Wenn er nicht seine Gewohnheiten total geändert hatte, so sollte er innerhalb der nächsten Minuten nach Hause kommen. Gewohnheiten. Sie waren es unter anderem gewesen, die ihre Ehe mit Nils Ole Andresen ins Aus getrieben hatte.
Merit Holzheuser wartete in einiger Entfernung zu seiner Hofeinfahrt. Seit ihrer Scheidung hatte sie seine Gegenwart gemieden. Nicht wie der Teufel das Weihwasser, aber ihre Lebensumstände wiesen nach der endgültigen Beendung ihrer gemeinsamen Zeit einfach keine Schnittmengen mehr auf. Wenn sie ehrlich war, so hatte sich nicht viel geändert. Der rechte Lokalpolitiker und die Deutsche lebten in einer Zweckgemeinschaft mit schlechtem Ende für sie. Andresen hatte es sehr gut verstanden, sich trotz seiner extremen politischen Ansichten in seiner Partei als Bürgermeisterschafts-Kandidat durchzusetzen. In der Partei galt er trotz allem als Vorzeige-Kandidat. Und sie hatte als seine Frau einen entscheidenden Anteil gehabt. Selbst als sie sich trennten, änderte das nichts an seiner Aufstellung.

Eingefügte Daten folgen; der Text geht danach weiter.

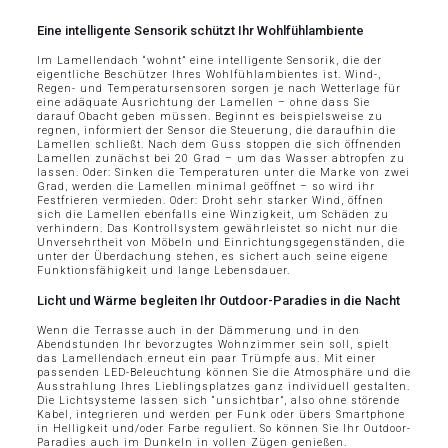
Eine intelligente Sensorik schützt Ihr Wohlfühlambiente
Im Lamellendach “wohnt” eine intelligente Sensorik, die der
eigentliche Beschützer Ihres Wohlfühlambientes ist. Wind-,
Regen- und Temperatursensoren sorgen je nach Wetterlage für
eine adäquate Ausrichtung der Lamellen – ohne dass Sie
darauf Obacht geben müssen. Beginnt es beispielsweise zu
regnen, informiert der Sensor die Steuerung, die daraufhin die
Lamellen schließt. Nach dem Guss stoppen die sich öffnenden
Lamellen zunächst bei 20 Grad – um das Wasser abtropfen zu
lassen. Oder: Sinken die Temperaturen unter die Marke von zwei
Grad, werden die Lamellen minimal geöffnet – so wird ihr
Festfrieren vermieden. Oder: Droht sehr starker Wind, öffnen
sich die Lamellen ebenfalls eine Winzigkeit, um Schäden zu
verhindern. Das Kontrollsystem gewährleistet so nicht nur die
Unversehrtheit von Möbeln und Einrichtungsgegenständen, die
unter der Überdachung stehen, es sichert auch seine eigene
Funktionsfähigkeit und lange Lebensdauer.
Licht und Wärme begleiten Ihr Outdoor-Paradies in die Nacht
Wenn die Terrasse auch in der Dämmerung und in den
Abendstunden Ihr bevorzugtes Wohnzimmer sein soll, spielt
das Lamellendach erneut ein paar Trümpfe aus. Mit einer
passenden LED-Beleuchtung können Sie die Atmosphäre und die
Ausstrahlung Ihres Lieblingsplatzes ganz individuell gestalten.
Die Lichtsysteme lassen sich “unsichtbar”, also ohne störende
Kabel, integrieren und werden per Funk oder übers Smartphone
in Helligkeit und/oder Farbe reguliert. So können Sie Ihr Outdoor-
Paradies auch im Dunkeln in vollen Zügen genießen.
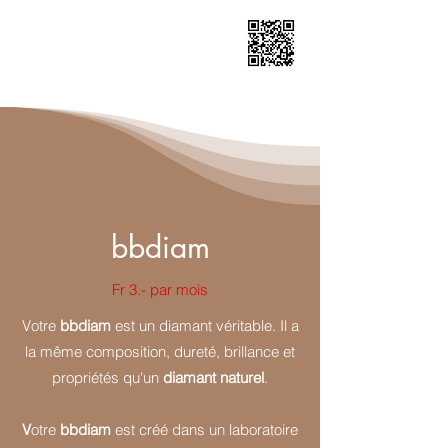
bbdiam
Fr 3.- par mois
Votre
bbdiam
est un diamant véritable. Il a
la même composition, dureté, brillance et
propriétés qu'un
diamant naturel
.
V
otre
bbdiam
est créé dans un laboratoire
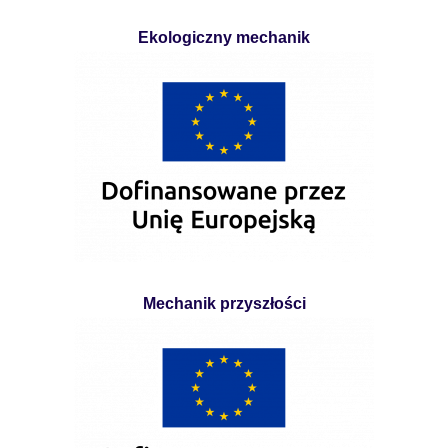
Ekologiczny mechanik
Mechanik przyszłości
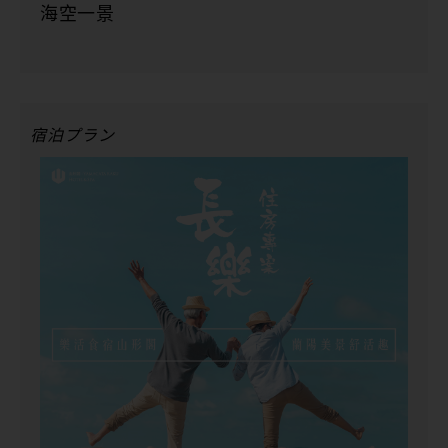
海空一景
宿泊プラン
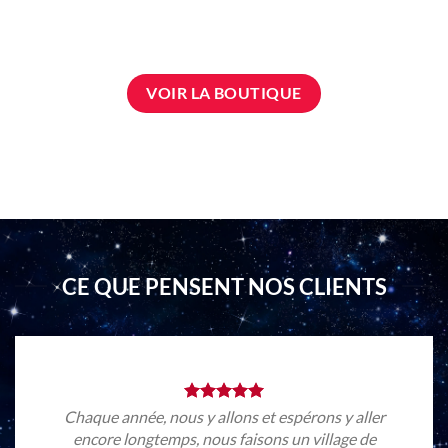
VOIR LA BOUTIQUE
CE QUE PENSENT NOS CLIENTS
Chaque année, nous y allons et espérons y aller
encore longtemps, nous faisons un village de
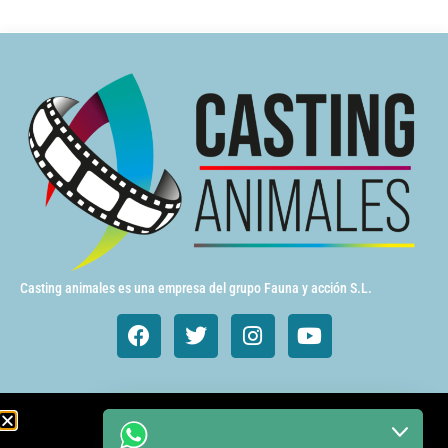
Casting animales es una empresa del grupo Fauna y acción S.L.
Animales de cine y TV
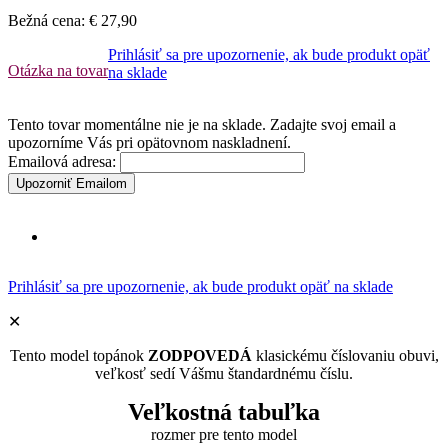
Bežná cena:
€ 27,90
Prihlásiť sa pre upozornenie, ak bude produkt opäť
Otázka na tovar
na sklade
Tento tovar momentálne nie je na sklade. Zadajte svoj email a
upozorníme Vás pri opätovnom naskladnení.
Emailová adresa:
Upozorniť Emailom
Prihlásiť sa pre upozornenie, ak bude produkt opäť na sklade
✕
Tento model topánok
ZODPOVEDÁ
klasickému číslovaniu obuvi,
veľkosť sedí Vášmu štandardnému číslu.
Veľkostná tabuľka
rozmer pre tento model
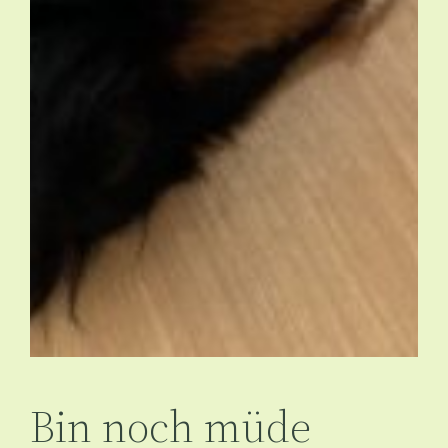
Bin noch müde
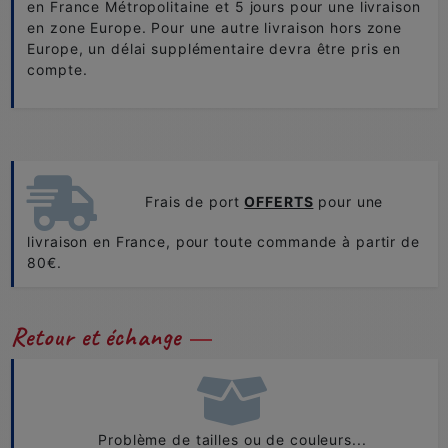
en France Métropolitaine et 5 jours pour une livraison
en zone Europe. Pour une autre livraison hors zone
Europe, un délai supplémentaire devra être pris en
compte.
Frais de port
OFFERTS
pour une
livraison en France, pour toute commande à partir de
80€.
Retour et échange
Problème de tailles ou de couleurs...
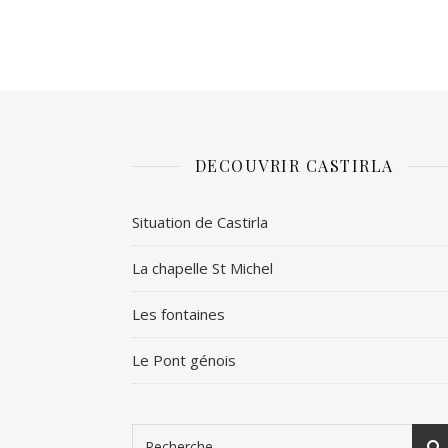
DECOUVRIR CASTIRLA
Situation de Castirla
La chapelle St Michel
Les fontaines
Le Pont génois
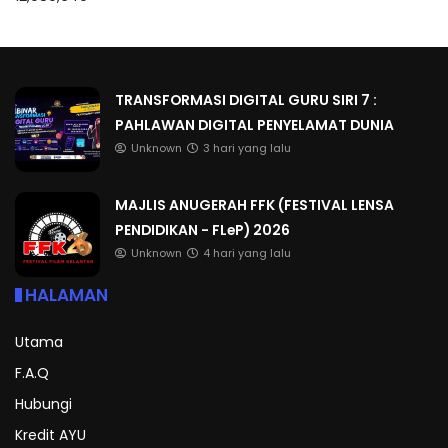
TRANSFORMASI DIGITAL GURU SIRI 7 :
PAHLAWAN DIGITAL PENYELAMAT DUNIA
Unknown
3 hari yang lalu
MAJLIS ANUGERAH FFK (FESTIVAL LENSA
PENDIDIKAN - FLeP) 2026
Unknown
4 hari yang lalu
HALAMAN
Utama
F.A.Q
Hubungi
Kredit AYU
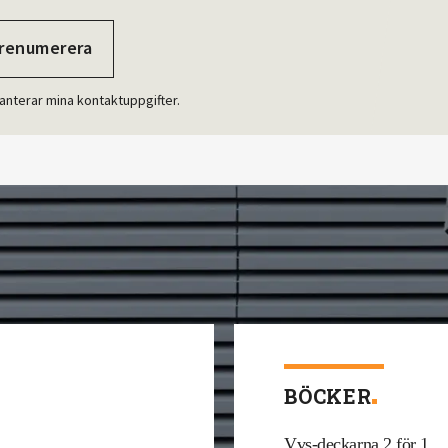
anterar mina kontaktuppgifter.
BÖCKER
Vvs-deckarna 2 för 1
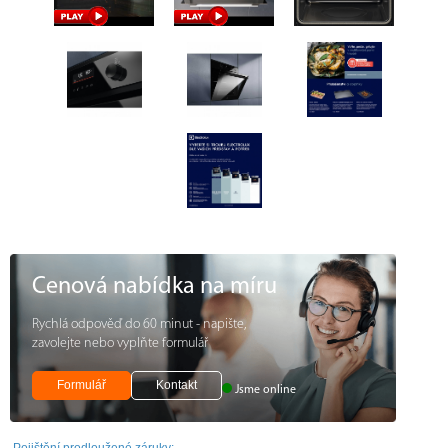
Cenová nabídka na míru
Rychlá odpověď do 60 minut - napište,
zavolejte nebo vyplňte formulář
Formulář
Kontakt
Jsme online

Viele Bürger von Hvide Sande vertraten zu seiner Kandidatur aber eine völlig andere Meinung, sie meinten, einen schlechteren Kandidaten könne die Partei nicht nominieren, daher sei er zwangsläufig der Beste. Wäre Merit Holzheuser eine politisch engagierte Person gewesen, sie hätte sicher beste Chancen gehabt, eine leitende Position in einer politischen Partei zu ergattern. Sie hatte eine angenehme Art, Menschen zu überzeugen, mit sachlichen Argumenten, doch das hätte er ihr verboten.

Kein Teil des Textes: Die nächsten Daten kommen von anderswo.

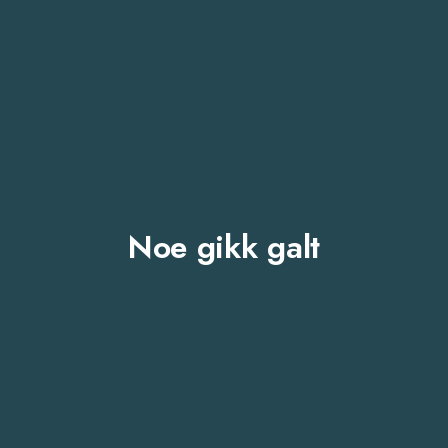
Noe gikk galt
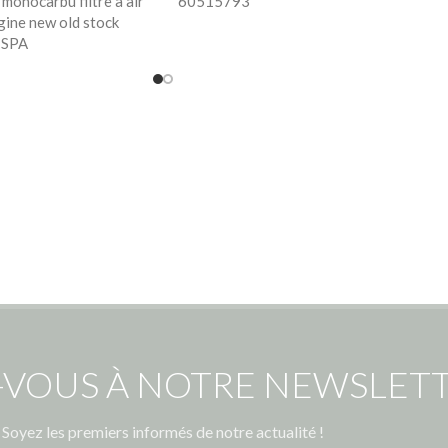
 monocarbu filtre à air
60515793
gine new old stock
ISPA
-VOUS À NOTRE NEWSLETT
Soyez les premiers informés de notre actualité !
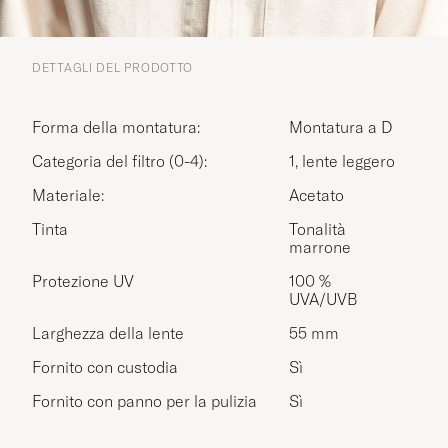
DETTAGLI DEL PRODOTTO
Forma della montatura:
Montatura a D
Categoria del filtro (0-4):
1, lente leggero
Materiale:
Acetato
Tinta
Tonalità
marrone
Protezione UV
100 %
UVA/UVB
Larghezza della lente
55 mm
Fornito con custodia
Sì
Fornito con panno per la pulizia
Sì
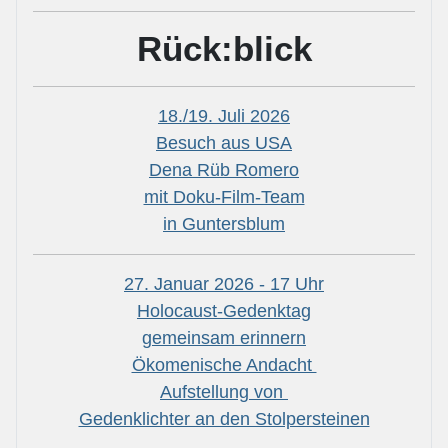
Rück:blick
18./19. Juli 2026
Besuch aus USA
Dena Rüb Romero
mit Doku-Film-Team
in Guntersblum
27. Januar 2026 - 17 Uhr
Holocaust-Gedenktag
gemeinsam erinnern
Ökomenische Andacht
Aufstellung von
Gedenklichter an den Stolpersteinen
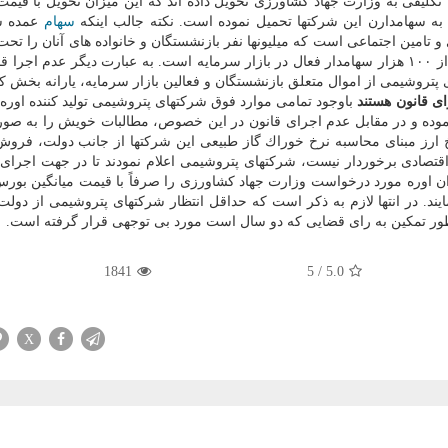
ر از ۰۰۰ ر ۸۰۰ ر۶ تن اوره با نرخ تكلیفی به وزارت جهاد كشاورزی تحویل داده اند كه این میزان تحویل با ق
ا به سهامدارن این شركتها تحمیل نموده است. نكته جالب اینكه
سهام
عمده ش
تامین اجتماعی است كه میلیونها نفر بازنشستگان و خانواده های آنان را ت
خود دارند و بخش دیگری از سهام آنها هم متعلق به بیشتر از ۱۰۰ هزار سهامدار فعال در بازار سرمایه است. به عبارت دیگر عدم ا
پتروشیمی از اموال متعلق بازنشستگان و فعالین بازار سرمایه، یارانه بخش 
ی قانون هستند
باوجود تمامی موارد فوق شركتهای پتروشیمی تولید كننده اوره
نموده و در مقابل عدم اجرای قانون در این خصوص، مطالبات خویش را به صورت
رخ ارز مبنای محاسبه نرخ خوراك گاز طبیعی این شركتها از جانب دولت، فروش 
ز هیچ توجیه اقتصادی برخوردار نیست، شركتهای پتروشیمی اعلام نمودند تا در جهت اجرای
یزان اوره مورد درخواست وزارت جهاد كشاورزی را صرفاً با قیمت میانگین بورس 
بازار) تحویل نمایند. در انتها لازم به ذكر است كه حداقل انتظار شركتهای پتروشیمی از دو
1841
5
/
5.0
X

»Wie sieht das aus, wenn meine Frau bei den Demokraten antritt?«, hatte er sie gefragt. Sie hatte ihn nur reden lassen und sich ihre eigene Meinung gebildet.
Einige Monate später hatte es für sie nur noch einen bohrenden Gedanken gegeben: Wie komme ich so schnell wie möglich aus dieser Ehe heraus? Sie hatten sich nichts mehr zu sagen.
Schließlich gab sie dem Leidensdruck nach. Nach einem körperlichen Übergriff ihres Mannes war sie an ihrem emotionalen Tiefpunkt angelangt, sie war es leid gewesen, sich jeden Tag die gleiche Frage zu stellen.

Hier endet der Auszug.